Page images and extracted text

▼▼▼

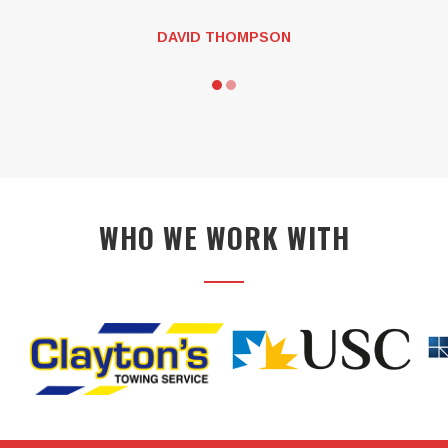
JEFF KEYS
WHO WE WORK WITH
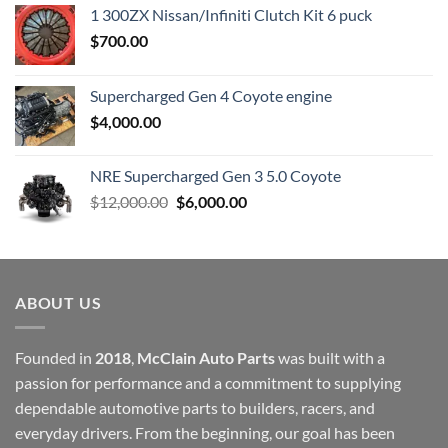
1 300ZX Nissan/Infiniti Clutch Kit 6 puck
$
700.00
Supercharged Gen 4 Coyote engine
$
4,000.00
NRE Supercharged Gen 3 5.0 Coyote
Original
Current
$
12,000.00
$
6,000.00
price
price
was:
is:
$12,000.00.
$6,000.00.
ABOUT US
Founded in
2018
,
McClain Auto Parts
was built with a
passion for performance and a commitment to supplying
dependable automotive parts to builders, racers, and
everyday drivers. From the beginning, our goal has been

▲▲▲

* YOUR OBJECTIVE: Every line from the top of the records above to the line with "McClain Auto Parts", inclusive, should be duplicated exactly, minus the pictures.

* YOUR RESPONSE:
JEFF KEYS
WHO WE WORK WITH
1 300ZX Nissan/Infiniti Clutch Kit 6 puck
$
700.00
Supercharged Gen 4 Coyote engine
$
4,000.00
NRE Supercharged Gen 3 5.0 Coyote
Original
Current
$
12,000.00
$
6,000.00
price
price
was:
is:
$12,000.00.
$6,000.00.
ABOUT US
Founded in
2018
,
McClain Auto Parts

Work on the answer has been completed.